Researchers at Massachusetts Eye and Ear have discovered a new mutation in a highly antibiotic-resistant strain of E. coli that resists clearance by the body’s own immune system by inhibiting white blood cells that ordinarily kill and remove bacteria. In a paper published online today in JAMA Ophthalmology, the researchers describe the case that led them to discover the mutation, and offer suggestions for how to recognize and address this particular microbe if encountered in the future.
“We found that, in addition to its elevated resistance to antibiotics, this bacterium produced a layer of slime on its surface that prevented white blood cells from trapping and killing the microbe – something we’ve not seen before in this type of E. coli,” said senior author Michael S. Gilmore, PhD, an investigator at Mass. Eye and Ear and the Sir William Osler Professor of Ophthalmology and director of the Infectious Disease Institute at Harvard Medical School. “Antibiotic-resistant microbes are continuing to evolve, with some of these strains becoming very virulent, taking on new abilities to cause disease.”
Antibiotic-resistant bacteria are emerging faster than new antibiotics are being discovered. This trend has led groups from the World Health Organization to the White House to issue directives to solve this problem. Since 2011, Massachusetts Eye and Ear has been the recipient of over $20 million in grant funding from the National Institutes of Health to form the Harvard-wide Program on Antibiotic Resistance to discover new ways to treat and diagnose antibiotic-resistant infections. This funding was recently renewed for an additional 5 years.
In the JAMA Ophthalmology report, the researchers describe the case in which a patient was recently diagnosed with a severe infection of the cornea, and the underlying bacterium was determined to be ESBL E. coli, a type of microbe that has the ability to resist the action of a wide range of antibiotics. Several factors made antibiotic-resistant infection more likely in this particular case, including the patient’s residence in an extended care center, prior use of antibiotic eye drops, and recent extended antibiotic treatment in a hospital. The patient was prescribed two types of antibiotic eye drops — to which the microbe was still sensitive, and the eye infection resolved.
Recognizing the unusually high antibiotic resistance of this microbe and its unusual link to cornea infection, Dr. Daria Van Tyne from the research team led by Gilmore used state-of-the-art genomics sequencing capabilities in the Ocular Genomics Institute to analyze the DNA of the microbe. They found the new mutation in an already aggressive type of ESBL E. coli termed ST131. This variant had never been seen before — the bacterium produced a layer of slime on its surface that inhibited the ability of white blood cells to trap the microbe.

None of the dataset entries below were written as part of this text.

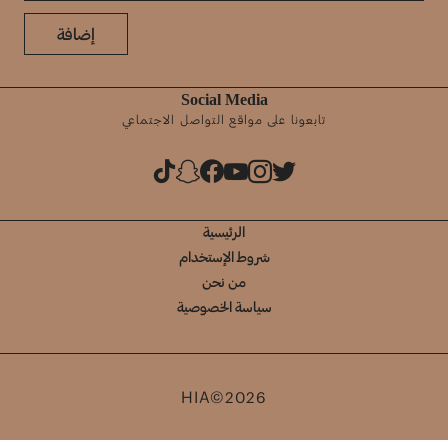
إضافة
Social Media
تابعونا على مواقع التواصل الاجتماعي
الرئيسية
شروط الإستخدام
من نحن
سياسة الخصوصية
HIA©2026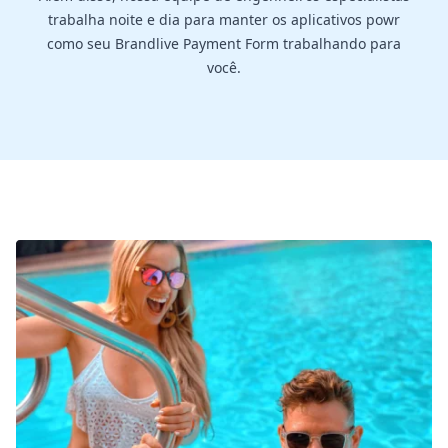
trabalha noite e dia para manter os aplicativos powr
como seu Brandlive Payment Form trabalhando para
você.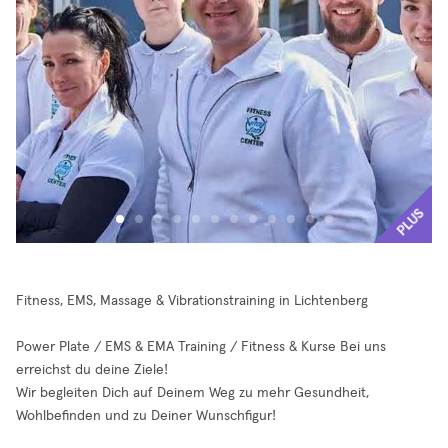
PLUS
Fitness, EMS, Massage & Vibrationstraining in Lichtenberg
Power Plate / EMS & EMA Training / Fitness & Kurse Bei uns
erreichst du deine Ziele!
Wir begleiten Dich auf Deinem Weg zu mehr Gesundheit,
Wohlbefinden und zu Deiner Wunschfigur!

“The development of resistance to white blood cell killing on top of resistance to most antibiotics is cause for concern,” said Gilmore. “To help physicians in other hospitals quickly identify this type of bacteria and to limit its spread, we’re sharing our experience on how we treated this infection, as well as a test we developed to identify future cases.”
Authors on the JAMA Ophthalmology paper include Gilmore, Daria Van Tyne, PhD, Joseph B. Ciolino, MD, Jay Wang, MD, and Marlene L. Durand, MD, of Massachusetts Eye and Ear and Harvard Medical School. Research supported by grants from the National Eye Institute and National Institute of Allergy and Infectious Diseases of the National Institutes of Health, and also Research to Prevent Blindness.